Sintonía: 1. Armonía, adaptación o entendimiento entre dos o más personas o cosas. 2. Hecho de estar sintonizados dos sistemas de transmisión y recepción. 3. Igualdad de tono o frecuencia entre dos sistemas de vibraciones. 4. Música que señala el comienzo o el final de una emisión.
«Municipales tres, Leo cero».
Leo Caldas se liberó de la opresión de los auriculares, encendió un cigarrillo y miró por la ventana.
Los niños perseguían palomas por los jardines bajo la vigilancia atenta de sus madres, que hablaban en corro, y de los pájaros, que esperaban a tenerlos cerca para alzar el vuelo.
Se ajustó nuevamente los cascos cuando una mujer llamó para denunciar el pub situado en el bajo de su vivienda. El ruido, decía, en ocasiones les impedía dormir hasta la salida del sol. Se quejaba de los gritos, la música a todo volumen, los bocinazos de los coches, la doble fila, los cánticos, las peleas, los orines que regaban las paredes, y los vidrios rotos en el suelo, que constituían una amenaza para su pequeño.
Caldas dejó que la mujer se desahogara, sabiendo que difícilmente podría proporcionarle algo más que consuelo.
—Voy a pasar una nota a la policía municipal para que midan los decibelios y comprueben si se cumplen los horarios de cierre —dijo, anotando la dirección del pub en el cuaderno.
Debajo escribió: «Municipales cuatro, Leo cero».
La sintonía del programa les acompañó hasta que Rebeca colocó sobre el cristal un nuevo cartel rotulado en trazos negros. Leo Caldas dio una calada rápida a su cigarrillo y lo dejó apoyado en equilibrio sobre el borde del cenicero.
—Ángel, buenas tardes —saludó Santiago Losada al oyente que esperaba al otro lado del hilo telefónico.
—Bienvenido sea el dolor si es causa de arrepentimiento —dijo despacio el hombre, pronunciando claramente cada palabra.
—¿Cómo? —preguntó el locutor, tan sorprendido como Caldas por aquella insólita frase.
—Bienvenido sea el dolor si es causa de arrepentimiento —repitió, con la misma voz pausada que había utilizado en la primera ocasión.
—Disculpe, Ángel. Está usted en contacto con Patrulla en las ondas —le recordó Losada—. ¿Quiere realizar alguna pregunta al inspector Caldas?
El oyente cortó la comunicación dejando al locutor sin respuesta, maldiciendo para sí.
—A la gente le encanta escucharse por la radio —se justificó ante el policía, aprovechando los consejos publicitarios.
Leo Caldas sonrió pensando que el fatuo Losada tenía bien merecido que le bajasen los humos de vez en cuando.
—A unos más que a otros —masculló.
En otra llamada, un anciano, vecino de un barrio en las afueras de la ciudad, se quejaba porque la luz verde de un semáforo para peatones próximo a su vivienda no permanecía encendida el tiempo suficiente para permitirle cruzar la calle.
Leo anotó la localización del semáforo en el cuaderno.
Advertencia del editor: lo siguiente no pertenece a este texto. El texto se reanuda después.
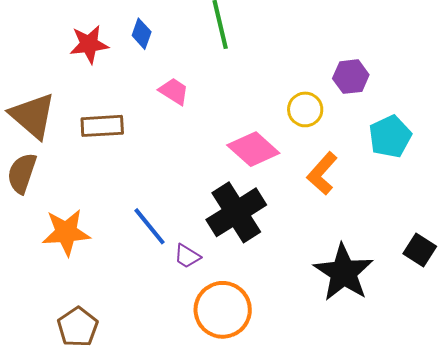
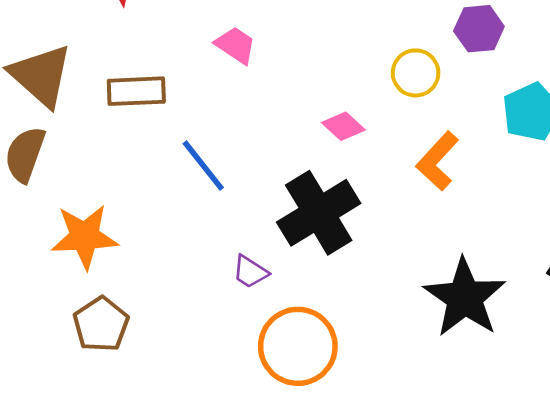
pink diamond: (253, 149) -> (343, 126), size x0.6
blue line: (150, 226) -> (203, 166), moved
brown pentagon: (78, 327) -> (101, 324), moved

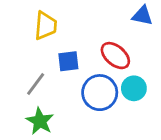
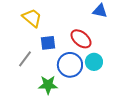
yellow trapezoid: (46, 26) -> (32, 18), turned -55
green star: (40, 121) -> (48, 85), moved, turned -30

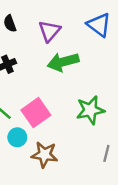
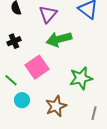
pink square: (36, 113) -> (37, 67), moved
brown star: (45, 155) -> (56, 106), moved, turned -30

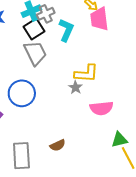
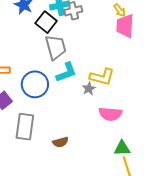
black square: (34, 29) -> (46, 22), moved, turned -30
cyan L-shape: (66, 30) -> (66, 72), moved, turned 35
gray rectangle: (21, 156) -> (25, 127), moved

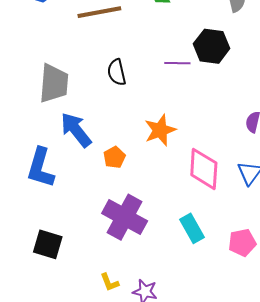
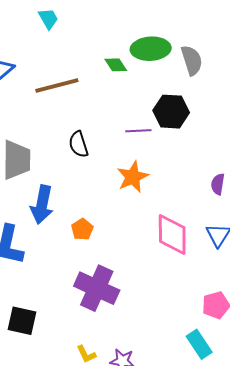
blue arrow: (76, 130) -> (42, 205), turned -126
orange star: (160, 130) -> (133, 177), moved
cyan rectangle: (192, 228) -> (199, 344), moved

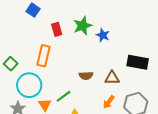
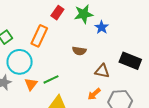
red rectangle: (57, 29) -> (57, 13), turned 40
brown semicircle: (86, 76) -> (79, 51), moved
Informaría a la policía municipal.
«Cinco a cero, sin contabilizar la llamada del loco».
Pese a tener desactivado el volumen, la pantalla del teléfono móvil del inspector se iluminó sobre la mesa, advirtiéndole de la existencia de llamadas perdidas.
Comprobó que eran tres, todas de Estévez, y decidió no contestar. Estaba cansado y no deseaba prolongar la jornada más de lo imprescindible. Se verían en la comisaría o, con suerte, al día siguiente.
Dio una profunda calada que agotó el cigarrillo, aplastó la colilla en el cenicero y se embutió los auriculares para escuchar a Eva, quien relató cómo unas apariciones de carácter sobrenatural, unos espectros abominables, se presentaban en su hogar cada noche de modo sistemático.
Leo se preguntó si Losada no contemplaría crear una sección titulada Locura en las ondas donde acoger a los iluminados que con tanta asiduidad contactaban con el programa.
Pudo confirmarlo cuando el locutor subrayó el nombre y el teléfono de la mujer en su agenda.
Algunas llamadas después, finalizaba la emisión ciento ocho de Patrulla en las ondas. Leo Caldas leyó el resultado final en su cuaderno de tapas negras: «Municipales nueve, locos dos, Leo cero».